By Virgo Spectre
Amazon Prime has opened my eyes to new treats. A week ago I happened across The Top Secret Adventures of Clara Chapman (dir Simon Roptell 2018) and it was a thorough joy. This film takes its inspiration from the British WW2 daily strips popularised by cartoonists like Norman Pett who devised the infamous Jane series. On the surface Pett’s cartoon is about a saucy British heroine defending Britain and the like from the Nazi menace. But dig deeper and it is much more. Jane’s plight represent the plight of Britain at this time. Exposed, vulnerable but fighting on and this is why the Jane series ran for so long in British history.
Jump to 2018 and the Top Secret Adventures of Clara Chapman is attempting just that. However; Britain isn’t vulnerable and the women losing their clothes genre is as far removed as is the ventriloquist themed film (See Danny Kaye’s Knock on Wood 1954). But it works. How and why? Well, for precisely the reason it shouldn’t. Currently, we are on a steady diet of “How to behave films” and we are all sick of it. It is patronising, dumb and circular. Clara Chapman addresses this hysteria. The film starts in the conventional way and it is not to long until the titular characters is fighting her nemesis on a London bus in her undergarments until the film takes a sharp right turn. Suddenly, we are in a public library and a top navy brass is being blackmailed by a gormless library loafer. What over? Imprints in library books of naked illustrations he has been drawing of his cute assistant. There is a lot at stake for the poor fellow. The scene is both hilarious and confrontational and addresses all the movements that are around now that serves to defame people for their private behaviour. Excellent stuff.
This led me on a sojourn to explore this type of genre and a few titles popped up and whilst such hidden meaning was not as obvious in the ones I viewed, they are nonetheless worth a mention. Jane (1982-1984) and Jane and the Lost City (1987) were both produced in the era of the lad. Political correctness was not yet the glint in the milkman’s eye and these pieces could easily have been overlooked due to the proliferation of the Carry On films, the Benny Hill television show and ‘Allo ‘Allo half hour that came before. Jane, starring Glynnis Barber captured much of the comedy and antics of the original Norman Pett comics, whilst Lost City drew on the swashbuckling films that came later. It even featured Flash Gordon’s Sam J Jones and James Bond’s Maude Adams.
After the 1980s, nothing. It is now the era of the cynic, the social justice movement. Political correctness.
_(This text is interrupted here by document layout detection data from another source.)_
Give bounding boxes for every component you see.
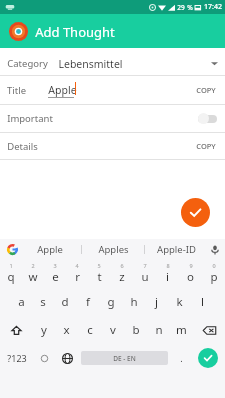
staticText: . [180, 352, 183, 364]
staticText: x [63, 322, 70, 338]
staticText: Details [7, 140, 38, 153]
button[interactable]: h [122, 288, 145, 316]
staticText: p [210, 269, 218, 285]
staticText: y [41, 322, 47, 338]
staticText: l [201, 294, 204, 310]
staticText: 2 [31, 262, 35, 269]
button[interactable]: Category [0, 52, 225, 75]
button[interactable]: 6 [110, 260, 133, 288]
button[interactable]: 8 [156, 260, 179, 288]
button[interactable]: l [191, 288, 214, 316]
staticText: u [141, 269, 149, 285]
button[interactable]: 4 [66, 260, 88, 288]
button[interactable]: 3 [44, 260, 66, 288]
staticText: m [176, 322, 187, 338]
button[interactable]: d [54, 288, 76, 316]
staticText: COPY [196, 85, 216, 95]
button[interactable]: a [10, 288, 32, 316]
staticText: Lebensmittel [58, 57, 123, 71]
button[interactable]: v [101, 316, 124, 344]
staticText: 6 [120, 262, 124, 269]
staticText: Apples [98, 243, 129, 256]
staticText: h [130, 294, 138, 310]
button[interactable]: k [168, 288, 191, 316]
staticText: COPY [196, 141, 216, 151]
button[interactable]: Apple [19, 239, 81, 260]
staticText: % [187, 3, 193, 12]
button[interactable]: Apples [82, 239, 144, 260]
staticText: i [166, 269, 169, 285]
button[interactable]: Apple-ID [145, 239, 207, 260]
staticText: o [187, 269, 194, 285]
staticText: 17:42 [204, 2, 222, 12]
staticText: f [86, 294, 90, 310]
staticText: Apple [37, 243, 63, 256]
button[interactable]: c [78, 316, 101, 344]
staticText: s [40, 294, 46, 310]
button[interactable]: 0 [202, 260, 225, 288]
button[interactable]: ?123 [0, 344, 33, 372]
staticText: z [119, 269, 125, 285]
button[interactable]: m [170, 316, 193, 344]
button[interactable]: y [32, 316, 55, 344]
staticText: 3 [53, 262, 57, 269]
staticText: 9 [189, 262, 193, 269]
button[interactable]: Voice input [207, 242, 222, 257]
staticText: r [75, 269, 80, 285]
staticText: 4 [75, 262, 79, 269]
staticText: n [155, 322, 163, 338]
staticText: g [107, 294, 115, 310]
button[interactable]: x [55, 316, 78, 344]
staticText: a [18, 294, 25, 310]
staticText: q [7, 269, 15, 285]
button[interactable]: 1 [0, 260, 22, 288]
staticText: ?123 [7, 352, 27, 364]
button[interactable]: 2 [22, 260, 44, 288]
staticText: 29 [177, 3, 185, 12]
button[interactable]: Space [81, 351, 168, 365]
staticText: 5 [97, 262, 101, 269]
button[interactable]: Change language [56, 344, 78, 372]
button[interactable]: 7 [133, 260, 156, 288]
staticText: t [97, 269, 102, 285]
staticText: Category [7, 57, 48, 70]
staticText: Apple-ID [157, 243, 196, 256]
button[interactable]: Google search [6, 243, 19, 256]
staticText: 0 [212, 262, 216, 269]
button[interactable]: g [99, 288, 122, 316]
button[interactable]: Important [0, 105, 225, 132]
button[interactable]: b [124, 316, 147, 344]
button[interactable]: j [145, 288, 168, 316]
button[interactable]: Enter [198, 348, 218, 368]
staticText: c [87, 322, 93, 338]
staticText: j [155, 294, 158, 310]
staticText: v [110, 322, 116, 338]
button[interactable]: 5 [88, 260, 110, 288]
button[interactable]: COPY [194, 83, 218, 97]
button[interactable]: s [32, 288, 54, 316]
button[interactable]: . [171, 344, 191, 372]
button[interactable]: Backspace [193, 316, 225, 344]
staticText: Important [7, 112, 53, 125]
button[interactable]: Shift [0, 316, 32, 344]
button[interactable]: COPY [194, 139, 218, 153]
button[interactable]: 9 [179, 260, 202, 288]
staticText: Apple [48, 83, 77, 97]
staticText: 1 [9, 262, 13, 269]
button[interactable]: f [76, 288, 99, 316]
staticText: w [28, 269, 38, 285]
button[interactable]: Save thought [181, 198, 210, 227]
staticText: Title [7, 84, 26, 97]
staticText: d [61, 294, 69, 310]
button[interactable]: Emoji [33, 344, 56, 372]
staticText: DE - EN [113, 354, 136, 363]
button[interactable]: n [147, 316, 170, 344]
staticText: Add Thought [35, 23, 115, 41]
staticText: 7 [143, 262, 147, 269]
staticText: b [132, 322, 140, 338]
staticText: k [176, 294, 183, 310]
staticText: 8 [166, 262, 170, 269]
staticText: e [52, 269, 59, 285]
Sure, Tarantino, the Coen Bros and Woody Allen were producing works unseen before, but something for the lad had defiantly died. That is why it is so good to see something like the Top Secret Adventures of Clara Chapman, because it is solid proof that genres aren’t dead because a handful of journalists and public speakers say they are. Jane was the most popular character in British comics for at least three decades. Here’s hoping Clara Chapman can keep doing her bit and carry on.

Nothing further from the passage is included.